▶ REQUIRED WORK: An exact copy of every record is needed, with the pictures left out.

═════ THE DATA

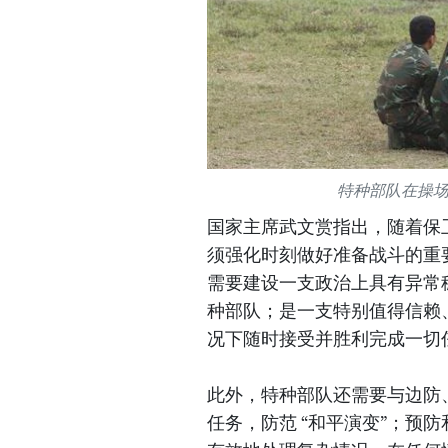
特种部队在操
国家主席武文赏指出，随着保
须强化时刻做好准备战斗的重
需要建设一支政治上具有异常
种部队；是一支特别值得信赖
况下随时接受并胜利完成一切
此外，特种部队还需要与边防
任务，防范 “和平演变”；预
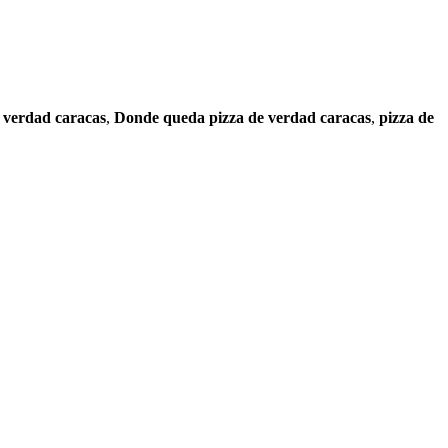
e verdad caracas
,
Donde queda pizza de verdad caracas
,
pizza de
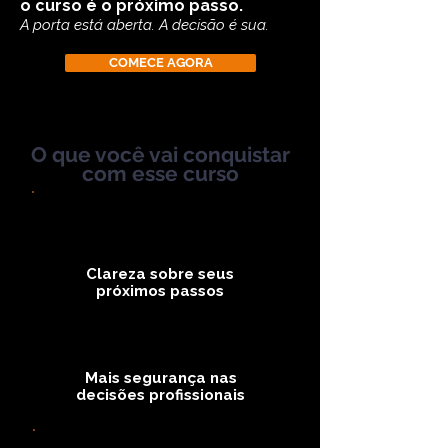
o curso é o próximo passo.
A porta está aberta. A decisão é sua.
COMECE AGORA
O que você vai conquistar
com esse curso
Clareza sobre seus
próximos passos
Mais segurança nas
decisões profissionais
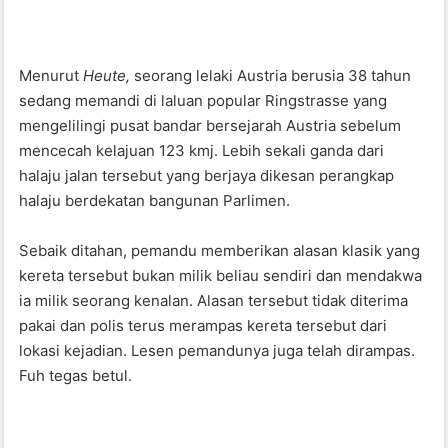
o
p
o
p
k
Menurut
Heute,
seorang lelaki Austria berusia 38 tahun
sedang memandi di laluan popular Ringstrasse yang
mengelilingi pusat bandar bersejarah Austria sebelum
mencecah kelajuan 123 kmj. Lebih sekali ganda dari
halaju jalan tersebut yang berjaya dikesan perangkap
halaju berdekatan bangunan Parlimen.
Sebaik ditahan, pemandu memberikan alasan klasik yang
kereta tersebut bukan milik beliau sendiri dan mendakwa
ia milik seorang kenalan. Alasan tersebut tidak diterima
pakai dan polis terus merampas kereta tersebut dari
lokasi kejadian. Lesen pemandunya juga telah dirampas.
Fuh tegas betul.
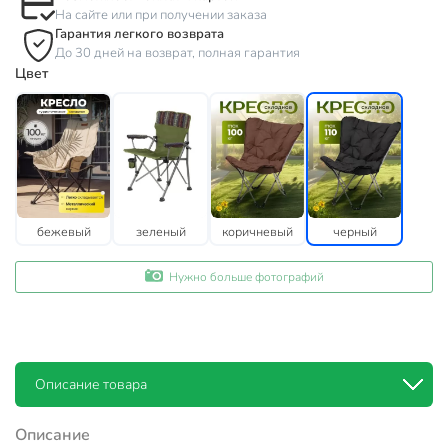
На сайте или при получении заказа
Гарантия легкого возврата
До 30 дней на возврат, полная гарантия
Цвет
бежевый
зеленый
коричневый
черный
Нужно больше фотографий
Описание товара
Описание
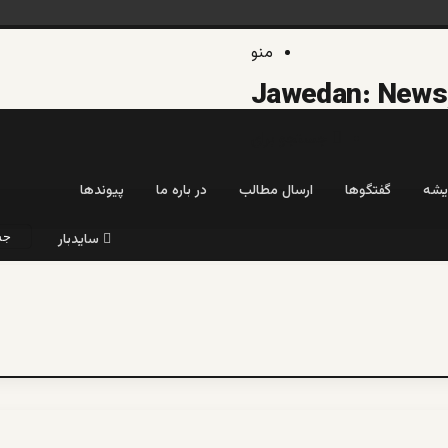
منو
جستجو برای
یشه
گفتگوها
ارسال مطالب
در باره ما
پیوندها
سایدبار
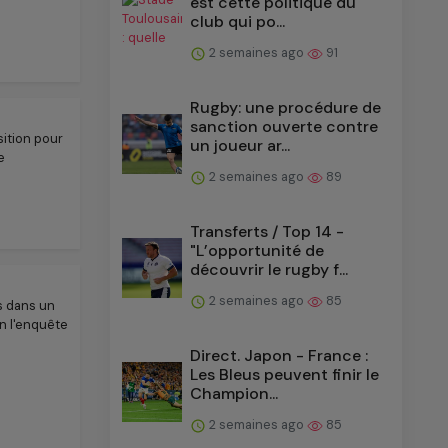
est cette politique du
club qui po...
2 semaines ago
91
Rugby: une procédure de
sanction ouverte contre
ition pour
un joueur ar...
e
2 semaines ago
89
Transferts / Top 14 -
"L’opportunité de
découvrir le rugby f...
2 semaines ago
85
s dans un
on l'enquête
Direct. Japon - France :
Les Bleus peuvent finir le
Champion...
2 semaines ago
85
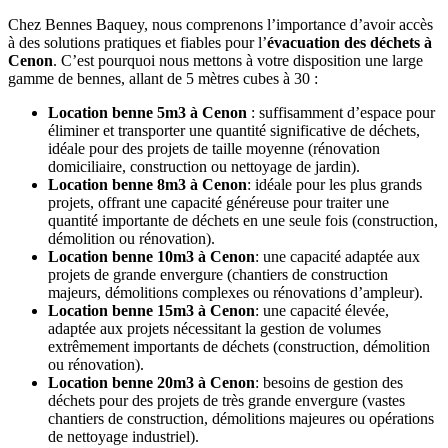
Chez Bennes Baquey, nous comprenons l’importance d’avoir accès
à des solutions pratiques et fiables pour l’
évacuation des déchets à
Cenon
. C’est pourquoi nous mettons à votre disposition une large
gamme de bennes, allant de 5 mètres cubes à 30 :
Location benne 5m3 à Cenon
: suffisamment d’espace pour
éliminer et transporter une quantité significative de déchets,
idéale pour des projets de taille moyenne (rénovation
domiciliaire, construction ou nettoyage de jardin).
Location benne 8m3 à Cenon
: idéale pour les plus grands
projets, offrant une capacité généreuse pour traiter une
quantité importante de déchets en une seule fois (construction,
démolition ou rénovation).
Location benne 10m3 à Cenon
: une capacité adaptée aux
projets de grande envergure (chantiers de construction
majeurs, démolitions complexes ou rénovations d’ampleur).
Location benne 15m3 à Cenon
: une capacité élevée,
adaptée aux projets nécessitant la gestion de volumes
extrêmement importants de déchets (construction, démolition
ou rénovation).
Location benne 20m3 à Cenon
: besoins de gestion des
déchets pour des projets de très grande envergure (vastes
chantiers de construction, démolitions majeures ou opérations
de nettoyage industriel).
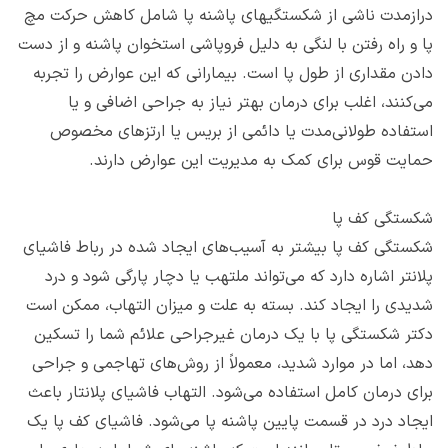
درازمدت ناشی از شکستگی‎های‌ پاشنه پا شامل کاهش حرکت مچ
پا و راه رفتن با لنگی به دلیل فروپاشی استخوان پاشنه و از دست
دادن مقداری از طول پا است. بیمارانی که این عوارض را تجربه
می‌کنند، اغلب برای درمان بهتر نیاز به جراحی اضافی و یا
استفاده طولانی‌مدت یا دائمی از بریس یا ارتزهای مخصوص
حمایت قوس برای کمک به مدیریت این عوارض دارند.
شکستگی کف پا
شکستگی کف پا بیشتر به آسیب‌های ایجاد شده در رباط فاشیای
پلانتر اشاره دارد که می‌تواند ملتهب یا دچار پارگی شود و درد
شدیدی را ایجاد کند. بسته به علت و میزان التهاب، ممکن است
دکتر شکستگی پا با یک درمان غیرجراحی علائم شما را تسکین
دهد، اما در موارد شدید، معمولاً از روش‌های تهاجمی و جراحی
برای درمان کامل استفاده می‌شود. التهاب فاشیای پلانتار باعث
ایجاد درد در قسمت پایین پاشنه پا می‌شود. فاشیای کف پا یک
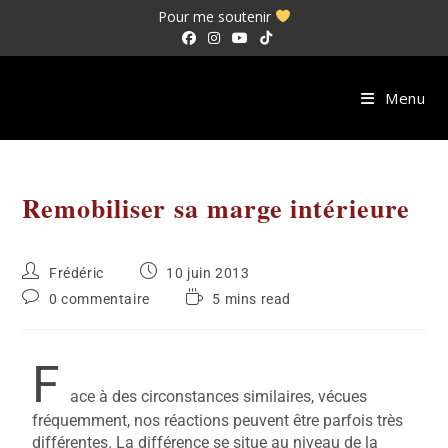
Pour me soutenir
Menu
Remobiliser sa marge intérieure
Frédéric
10 juin 2013
0 commentaire
5 mins read
F
ace à des circonstances similaires, vécues
fréquemment, nos réactions peuvent être parfois très
différentes. La différence se situe au niveau de la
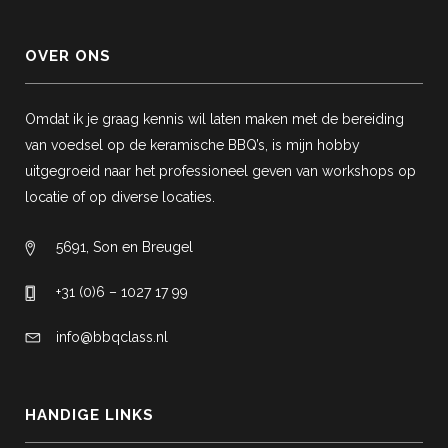
OVER ONS
Omdat ik je graag kennis wil laten maken met de bereiding
van voedsel op de keramische BBQ’s, is mijn hobby
uitgegroeid naar het professioneel geven van workshops op
locatie of op diverse locaties.
5691, Son en Breugel
+31 (0)6 – 1027 17 99
info@bbqclass.nl
HANDIGE LINKS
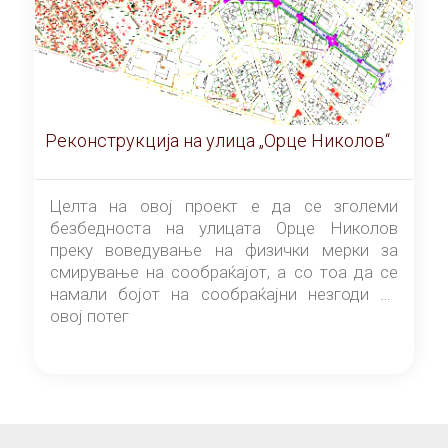
Реконструкција на улица „Орце Николов“
Целта на овој проект е да се зголеми
безбедноста на улицата Орце Николов
преку воведување на физички мерки за
смирување на сообраќајот, а со тоа да се
намали бојот на сообраќајни незгоди на
овој потег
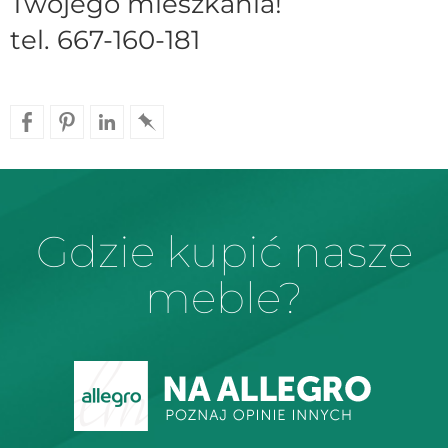
Twojego mieszkania!
tel. 667-160-181
Gdzie kupić nasze
meble?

══════════

▶ ANSWER SECTION:
特种部队在操
国家主席武文赏指出，随着保
须强化时刻做好准备战斗的重
需要建设一支政治上具有异常
种部队；是一支特别值得信赖
况下随时接受并胜利完成一切
此外，特种部队还需要与边防
任务，防范 “和平演变”；预
e verdad caracas
,
Donde queda pizza de verdad caracas
,
pizza de
o curso é o próximo passo.
A porta está aberta. A decisão é sua.
COMECE AGORA
O que você vai conquistar
com esse curso
Clareza sobre seus
próximos passos
Mais segurança nas
decisões profissionais
o
p
o
p
k
Menurut
Heute,
seorang lelaki Austria berusia 38 tahun
sedang memandi di laluan popular Ringstrasse yang
mengelilingi pusat bandar bersejarah Austria sebelum
mencecah kelajuan 123 kmj. Lebih sekali ganda dari
halaju jalan tersebut yang berjaya dikesan perangkap
halaju berdekatan bangunan Parlimen.
Sebaik ditahan, pemandu memberikan alasan klasik yang
kereta tersebut bukan milik beliau sendiri dan mendakwa
ia milik seorang kenalan. Alasan tersebut tidak diterima
pakai dan polis terus merampas kereta tersebut dari
lokasi kejadian. Lesen pemandunya juga telah dirampas.
Fuh tegas betul.
На сайте или при получении заказа
Гарантия легкого возврата
До 30 дней на возврат, полная гарантия
Цвет
бежевый
зеленый
коричневый
черный
Нужно больше фотографий
Описание товара
Описание
منو
جستجو برای
یشه
گفتگوها
ارسال مطالب
در باره ما
پیوندها
سایدبار
est cette politique du
club qui po...
2 semaines ago
91
Rugby: une procédure de
sanction ouverte contre
ition pour
un joueur ar...
e
2 semaines ago
89
Transferts / Top 14 -
"L’opportunité de
découvrir le rugby f...
2 semaines ago
85
s dans un
on l'enquête
Direct. Japon - France :
Les Bleus peuvent finir le
Champion...
2 semaines ago
85
Chez Bennes Baquey, nous comprenons l’importance d’avoir accès
à des solutions pratiques et fiables pour l’
évacuation des déchets à
Cenon
. C’est pourquoi nous mettons à votre disposition une large
gamme de bennes, allant de 5 mètres cubes à 30 :
Location benne 5m3 à Cenon
: suffisamment d’espace pour
éliminer et transporter une quantité significative de déchets,
idéale pour des projets de taille moyenne (rénovation
domiciliaire, construction ou nettoyage de jardin).
Location benne 8m3 à Cenon
: idéale pour les plus grands
projets, offrant une capacité généreuse pour traiter une
quantité importante de déchets en une seule fois (construction,
démolition ou rénovation).
Location benne 10m3 à Cenon
: une capacité adaptée aux
projets de grande envergure (chantiers de construction
majeurs, démolitions complexes ou rénovations d’ampleur).
Location benne 15m3 à Cenon
: une capacité élevée,
adaptée aux projets nécessitant la gestion de volumes
extrêmement importants de déchets (construction, démolition
ou rénovation).
Location benne 20m3 à Cenon
: besoins de gestion des
déchets pour des projets de très grande envergure (vastes
chantiers de construction, démolitions majeures ou opérations
de nettoyage industriel).
درازمدت ناشی از شکستگی‎های‌ پاشنه پا شامل کاهش حرکت مچ
پا و راه رفتن با لنگی به دلیل فروپاشی استخوان پاشنه و از دست
دادن مقداری از طول پا است. بیمارانی که این عوارض را تجربه
می‌کنند، اغلب برای درمان بهتر نیاز به جراحی اضافی و یا
استفاده طولانی‌مدت یا دائمی از بریس یا ارتزهای مخصوص
حمایت قوس برای کمک به مدیریت این عوارض دارند.
شکستگی کف پا
شکستگی کف پا بیشتر به آسیب‌های ایجاد شده در رباط فاشیای
پلانتر اشاره دارد که می‌تواند ملتهب یا دچار پارگی شود و درد
شدیدی را ایجاد کند. بسته به علت و میزان التهاب، ممکن است
دکتر شکستگی پا با یک درمان غیرجراحی علائم شما را تسکین
دهد، اما در موارد شدید، معمولاً از روش‌های تهاجمی و جراحی
برای درمان کامل استفاده می‌شود. التهاب فاشیای پلانتار باعث
ایجاد درد در قسمت پایین پاشنه پا می‌شود. فاشیای کف پا یک
Pour me soutenir
Menu
Remobiliser sa marge intérieure
Frédéric
10 juin 2013
0 commentaire
5 mins read
F
ace à des circonstances similaires, vécues
fréquemment, nos réactions peuvent être parfois très
différentes. La différence se situe au niveau de la
OVER ONS
Omdat ik je graag kennis wil laten maken met de bereiding
van voedsel op de keramische BBQ’s, is mijn hobby
uitgegroeid naar het professioneel geven van workshops op
locatie of op diverse locaties.
5691, Son en Breugel
+31 (0)6 – 1027 17 99
info@bbqclass.nl
HANDIGE LINKS
Реконструкција на улица „Орце Николов“
Целта на овој проект е да се зголеми
безбедноста на улицата Орце Николов
преку воведување на физички мерки за
смирување на сообраќајот, а со тоа да се
намали бојот на сообраќајни незгоди на
овој потег
Twojego mieszkania!
tel. 667-160-181
Gdzie kupić nasze
meble?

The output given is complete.